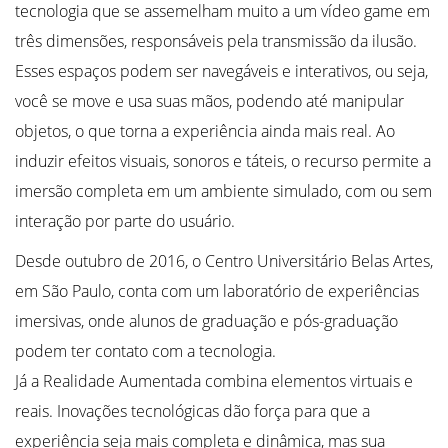
tecnologia que se assemelham muito a um vídeo game em
três dimensões, responsáveis pela transmissão da ilusão.
Esses espaços podem ser navegáveis e interativos, ou seja,
você se move e usa suas mãos, podendo até manipular
objetos, o que torna a experiência ainda mais real. Ao
induzir efeitos visuais, sonoros e táteis, o recurso permite a
imersão completa em um ambiente simulado, com ou sem
interação por parte do usuário.
Desde outubro de 2016, o Centro Universitário Belas Artes,
em São Paulo, conta com um laboratório de experiências
imersivas, onde alunos de graduação e pós-graduação
podem ter contato com a tecnologia.
Já a Realidade Aumentada combina elementos virtuais e
reais. Inovações tecnológicas dão força para que a
experiência seja mais completa e dinâmica, mas sua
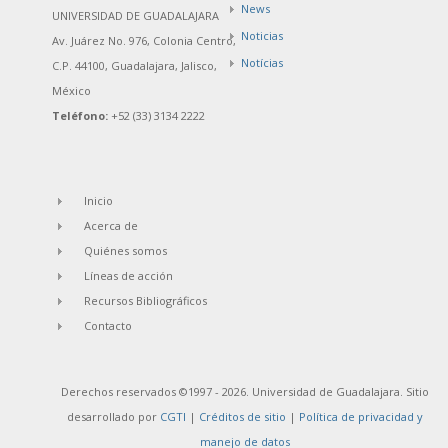
News
UNIVERSIDAD DE GUADALAJARA
Noticias
Av. Juárez No. 976, Colonia Centro,
Notícias
C.P. 44100, Guadalajara, Jalisco,
México
Teléfono:
+52 (33) 3134 2222
Inicio
Acerca de
Quiénes somos
Líneas de acción
Recursos Bibliográficos
Contacto
Derechos reservados ©1997 - 2026. Universidad de Guadalajara. Sitio
desarrollado por
CGTI
|
Créditos de sitio
|
Política de privacidad y
manejo de datos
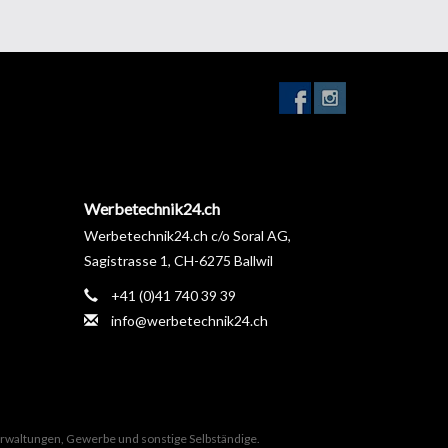
Werbetechnik24.ch
Werbetechnik24.ch c/o Soral AG,
Sagistrasse 1, CH-6275 Ballwil
+41 (0)41 740 39 39
info@werbetechnik24.ch
Verwaltungen, Gewerbe und sonstige Selbständige.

• • • •

WORK INSTRUCTION:
An exact copy of the lines from the one with "imersão completa em" through the last line of the records, inclusive, is required, with all pictures left out.

COMPLETED EXERCISE:
imersão completa em um ambiente simulado, com ou sem
interação por parte do usuário.
Desde outubro de 2016, o Centro Universitário Belas Artes,
em São Paulo, conta com um laboratório de experiências
imersivas, onde alunos de graduação e pós-graduação
podem ter contato com a tecnologia.
Já a Realidade Aumentada combina elementos virtuais e
reais. Inovações tecnológicas dão força para que a
experiência seja mais completa e dinâmica, mas sua
News
UNIVERSIDAD DE GUADALAJARA
Noticias
Av. Juárez No. 976, Colonia Centro,
Notícias
C.P. 44100, Guadalajara, Jalisco,
México
Teléfono:
+52 (33) 3134 2222
Inicio
Acerca de
Quiénes somos
Líneas de acción
Recursos Bibliográficos
Contacto
Derechos reservados ©1997 - 2026. Universidad de Guadalajara. Sitio
desarrollado por
CGTI
|
Créditos de sitio
|
Política de privacidad y
manejo de datos
Werbetechnik24.ch
Werbetechnik24.ch c/o Soral AG,
Sagistrasse 1, CH-6275 Ballwil
+41 (0)41 740 39 39
info@werbetechnik24.ch
Verwaltungen, Gewerbe und sonstige Selbständige.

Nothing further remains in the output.